[ESP] Idea for better automatic metadata harvesting...
Roland Schweitzer
rhs@cdc.noaa.gov
Tue, 28 Jan 2003 10:25:46 -0600
Folks,
I enjoyed the meeting. I've been to a string of productive meetings
recently. I don't know what I'm doing right, but I hope it continues. :)
Anyway, during the discussion we talked about metadata tools. Bryan
indicated that his group is interested in building a tool that will help
researchers create and edit metadata. During our conversation everybody
was enthusiastic about the idea that as much metadata as possible should
be automatically harvested from the existing netCDF files. I too am an
enthusiastic proponent of this idea, but I'm also a realist. In a bare
naked COARDS file there just ain't that much metadata which can be
harvested. However, many data providers add a rich set of metadata to
their netCDF files that is not part of the COARDS standard.

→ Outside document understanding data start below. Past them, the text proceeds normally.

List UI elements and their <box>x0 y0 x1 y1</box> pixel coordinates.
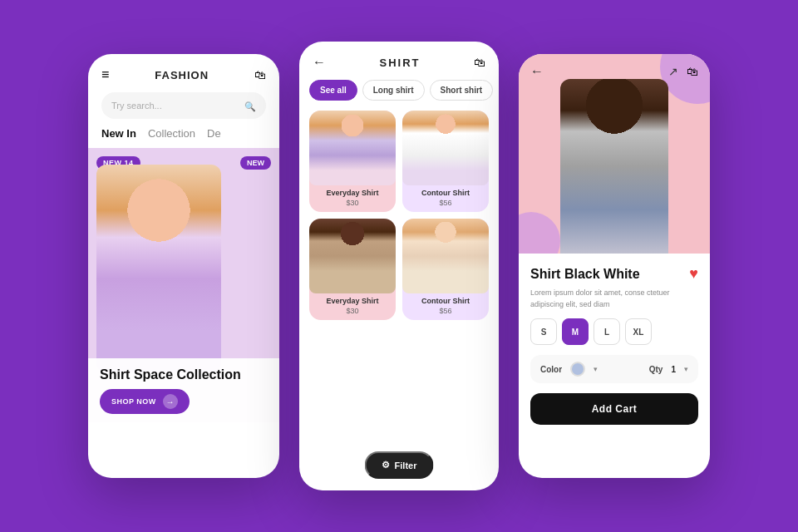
search-placeholder: Try search... <box>111 101 244 111</box>
arrow-icon: → <box>163 394 178 409</box>
qty-label: Qty <box>649 365 663 374</box>
search-bar[interactable]: Try search... <box>101 92 266 119</box>
product-price-4: $56 <box>402 305 489 320</box>
add-to-cart-button[interactable]: Add Cart <box>530 393 698 425</box>
product-item-4[interactable]: Contour Shirt $56 <box>402 219 489 320</box>
bag-icon-2[interactable] <box>474 55 485 70</box>
product-image-1 <box>309 111 396 185</box>
wishlist-icon[interactable]: ♥ <box>689 265 698 283</box>
color-picker[interactable] <box>570 362 585 377</box>
filter-icon: ⚙ <box>382 460 390 470</box>
color-chevron: ▾ <box>594 365 598 373</box>
size-xl[interactable]: XL <box>625 318 652 345</box>
product-image-3 <box>309 219 396 293</box>
product-name-2: Contour Shirt <box>402 185 489 197</box>
product-info: Shirt Black White ♥ Lorem ipsum dolor si… <box>519 254 710 436</box>
app-logo: FASHION <box>155 69 209 81</box>
page-title: SHIRT <box>380 57 421 69</box>
hero-title: Shirt Space Collection <box>100 367 268 382</box>
filter-tabs: See all Long shirt Short shirt <box>299 80 499 111</box>
product-item-2[interactable]: Contour Shirt $56 <box>402 111 489 212</box>
qty-value: 1 <box>671 365 676 374</box>
product-name-4: Contour Shirt <box>402 293 489 305</box>
phone2-header: SHIRT <box>299 42 499 80</box>
phone1-header: FASHION <box>88 54 279 89</box>
color-qty-options: Color ▾ Qty 1 ▾ <box>530 355 698 383</box>
new-badge-2: NEW <box>240 156 271 170</box>
size-s[interactable]: S <box>530 318 557 345</box>
product-title-row: Shirt Black White ♥ <box>530 265 698 283</box>
nav-item-deals[interactable]: De <box>207 127 221 140</box>
product-name-3: Everyday Shirt <box>309 293 396 305</box>
phone-detail: Shirt Black White ♥ Lorem ipsum dolor si… <box>519 54 710 478</box>
product-grid: Everyday Shirt $30 Contour Shirt $56 Eve… <box>299 111 499 320</box>
bag-icon-3[interactable] <box>687 64 698 79</box>
filter-short-shirt[interactable]: Short shirt <box>430 80 494 101</box>
qty-chevron: ▾ <box>684 365 688 373</box>
nav-tabs: New In Collection De <box>88 127 279 148</box>
filter-see-all[interactable]: See all <box>309 80 357 101</box>
filter-label: Filter <box>395 461 417 470</box>
filter-long-shirt[interactable]: Long shirt <box>362 80 425 101</box>
back-icon-3[interactable] <box>530 64 544 79</box>
size-l[interactable]: L <box>594 318 620 345</box>
phone-home: FASHION Try search... New In Collection … <box>88 54 279 478</box>
product-description: Lorem ipsum dolor sit amet, conse ctetue… <box>530 288 698 310</box>
product-person <box>548 71 681 254</box>
hero-person-image <box>96 165 221 372</box>
bag-icon[interactable] <box>254 67 266 82</box>
product-price-3: $30 <box>309 305 396 320</box>
product-price-2: $56 <box>402 197 489 212</box>
product-title: Shirt Black White <box>530 267 640 282</box>
hamburger-icon[interactable] <box>101 67 109 82</box>
shop-now-button[interactable]: SHOP NOW → <box>100 389 190 414</box>
nav-item-new-in[interactable]: New In <box>101 127 136 140</box>
color-label: Color <box>540 365 562 374</box>
filter-button[interactable]: ⚙ Filter <box>365 451 434 479</box>
hero-section: NEW 14 NEW Shirt Space Collection SHOP N… <box>88 148 279 422</box>
product-item-1[interactable]: Everyday Shirt $30 <box>309 111 396 212</box>
hero-bottom: Shirt Space Collection SHOP NOW → <box>88 358 279 422</box>
product-image-2 <box>402 111 489 185</box>
product-hero <box>519 54 710 254</box>
product-price-1: $30 <box>309 197 396 212</box>
search-icon <box>244 98 256 113</box>
phone-listing: SHIRT See all Long shirt Short shirt Eve… <box>299 42 499 490</box>
product-name-1: Everyday Shirt <box>309 185 396 197</box>
product-item-3[interactable]: Everyday Shirt $30 <box>309 219 396 320</box>
size-m[interactable]: M <box>562 318 589 345</box>
product-image-4 <box>402 219 489 293</box>
nav-item-collection[interactable]: Collection <box>148 127 195 140</box>
size-selector: S M L XL <box>530 318 698 345</box>
back-icon[interactable] <box>313 55 326 70</box>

The idea is that any tool we construct should give the user of the tool
an easy way to configure it to harvest that additional metadata. I
worked on a project with Ted Habermann's group at NGDC to build such a
capability for their BlueAngel archive.
Look at http://www.cdc.noaa.gov/~rhs/netcdftofgdc/ for some details.
I'm NOT suggesting the implementation I created is the end all be all,
but I am convinced that the idea is a powerful one. In the right hands
this would change a metadata harvesting tool from a minor added
convenience to a configurable and nearly fully automatic tool. Travis
Stevens of NGDC has taken over my code and has made some additions. If
useful we can contact him for the latest and greatest.
CF has even more metadata (like the standard names) than a bare naked
COARDS file, but even so this capability in a tool would be useful. And
there are gobs and gobs of netCDF files in the COARDS convention that
will never have the added features of CF files.
Ethan and I talked about this for his automatic THREDDS catalog code as
well, but we never got past the discussion stage.
Roland